1. Rewards employees, not shareholders: Thirteen months ago I objected because the now defunct Merrill Lynch paid 76 percent of its revenues to the people who work there (e.g., in 2006 Merrill paid $17 billion in compensation and its revenue totaled $22.4 billion). As I said then, that pay is linked to revenue, not how much money their deals make for customers. This encourages them to close big deals fast rather than paying attention to quality. It still is -- and Goldman is on track to pay record bonuses in 2009.

2. Puts its own interests ahead of its clients': One need look no further than how firms pushed their toxic Auction Rate Securities (ARS) off their books and into the accounts of individual investors. This $330 billion scam has robbed people of their savings and Wall Street still has not resolved this situation after 19 months.

3. Absorbs talent that could solve more important problems: As I said back then, Wall Street's money sucks up too many of the world's brightest minds. Those MIT PhDs could have been inventing ways to lessen our dependence on oil and gas instead of Collateralized Debt Obligations (CDOs). And this is still true.

4. Too highly leveraged: Wall Street can't make money without borrowing $31 for every dollar of capital it holds. This is great when bets go the right way but it wipes out capital quickly when they lose. And if you look at how Goldman earned its profits in 2009, it's still borrowing huge amount of money to trade, boosting its value at risk by 20 percent.

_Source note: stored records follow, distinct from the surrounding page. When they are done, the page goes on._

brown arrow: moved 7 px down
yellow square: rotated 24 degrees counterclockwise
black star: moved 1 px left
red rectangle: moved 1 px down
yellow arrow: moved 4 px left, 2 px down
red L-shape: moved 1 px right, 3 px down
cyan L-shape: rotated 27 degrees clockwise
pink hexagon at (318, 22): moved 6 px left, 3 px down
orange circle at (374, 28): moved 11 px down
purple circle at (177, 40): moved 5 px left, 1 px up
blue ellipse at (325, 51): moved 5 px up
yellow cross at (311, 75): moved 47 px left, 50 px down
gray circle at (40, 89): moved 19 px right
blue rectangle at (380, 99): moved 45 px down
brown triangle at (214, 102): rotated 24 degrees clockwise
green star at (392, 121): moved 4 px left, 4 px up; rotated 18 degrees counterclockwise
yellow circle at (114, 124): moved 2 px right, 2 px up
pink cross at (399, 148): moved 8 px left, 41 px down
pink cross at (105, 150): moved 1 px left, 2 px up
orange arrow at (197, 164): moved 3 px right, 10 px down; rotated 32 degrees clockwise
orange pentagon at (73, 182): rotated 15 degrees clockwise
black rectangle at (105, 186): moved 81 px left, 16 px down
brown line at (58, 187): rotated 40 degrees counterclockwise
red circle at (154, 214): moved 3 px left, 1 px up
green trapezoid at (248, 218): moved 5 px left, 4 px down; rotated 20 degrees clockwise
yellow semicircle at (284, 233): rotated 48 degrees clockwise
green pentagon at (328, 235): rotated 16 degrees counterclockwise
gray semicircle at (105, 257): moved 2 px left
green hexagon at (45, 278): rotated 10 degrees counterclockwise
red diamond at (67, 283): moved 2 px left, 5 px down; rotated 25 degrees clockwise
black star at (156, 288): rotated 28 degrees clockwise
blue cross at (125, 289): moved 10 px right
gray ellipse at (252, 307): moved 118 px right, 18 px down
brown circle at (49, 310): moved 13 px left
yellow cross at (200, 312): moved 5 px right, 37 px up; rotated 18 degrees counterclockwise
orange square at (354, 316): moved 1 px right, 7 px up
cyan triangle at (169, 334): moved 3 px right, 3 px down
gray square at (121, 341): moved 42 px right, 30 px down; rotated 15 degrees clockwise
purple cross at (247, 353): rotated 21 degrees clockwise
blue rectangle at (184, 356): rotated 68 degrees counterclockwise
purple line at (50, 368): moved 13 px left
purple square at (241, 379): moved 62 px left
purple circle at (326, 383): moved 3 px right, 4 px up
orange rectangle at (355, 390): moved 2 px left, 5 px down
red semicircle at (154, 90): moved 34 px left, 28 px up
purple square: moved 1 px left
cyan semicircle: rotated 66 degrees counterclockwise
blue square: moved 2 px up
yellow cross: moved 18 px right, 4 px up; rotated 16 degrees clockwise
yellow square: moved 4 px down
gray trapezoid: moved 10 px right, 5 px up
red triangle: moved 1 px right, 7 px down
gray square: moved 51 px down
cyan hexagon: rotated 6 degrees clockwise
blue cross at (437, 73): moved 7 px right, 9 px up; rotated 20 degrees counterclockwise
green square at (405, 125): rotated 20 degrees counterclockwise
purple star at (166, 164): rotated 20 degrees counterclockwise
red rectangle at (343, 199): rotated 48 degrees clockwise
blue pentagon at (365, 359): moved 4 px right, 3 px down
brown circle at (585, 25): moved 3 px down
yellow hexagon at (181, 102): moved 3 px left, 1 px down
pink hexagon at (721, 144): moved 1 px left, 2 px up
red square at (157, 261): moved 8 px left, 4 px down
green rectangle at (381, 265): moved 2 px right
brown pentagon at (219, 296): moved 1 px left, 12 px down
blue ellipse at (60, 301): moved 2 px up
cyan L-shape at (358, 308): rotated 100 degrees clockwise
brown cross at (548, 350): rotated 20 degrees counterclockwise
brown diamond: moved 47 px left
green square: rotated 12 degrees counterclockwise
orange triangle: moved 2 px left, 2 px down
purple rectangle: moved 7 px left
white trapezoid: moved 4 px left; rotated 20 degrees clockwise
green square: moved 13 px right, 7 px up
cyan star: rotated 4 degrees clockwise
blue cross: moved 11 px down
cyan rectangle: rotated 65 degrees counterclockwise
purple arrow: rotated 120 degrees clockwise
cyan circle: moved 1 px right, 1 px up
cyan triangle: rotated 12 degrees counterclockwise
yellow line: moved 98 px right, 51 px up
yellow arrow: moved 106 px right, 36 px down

5. Gets taxpayers to bailout its mistakes: A year ago I was complaining that the Fed had used $29 billion of taxpayer money to bail out Bear Stearns for its poor management. But that turned out to be the tip of the iceberg -- now up to $23.7 trillion has been put at risk to bail out Wall Street.

I believe that politicians protect Wall Street because it provides so much cash for their reelections -- $5 billion in the last decade alone. But if voters still have any influence in politics, they will recognize that the societal costs of Wall Street exceed its benefits. Only then will change become possible.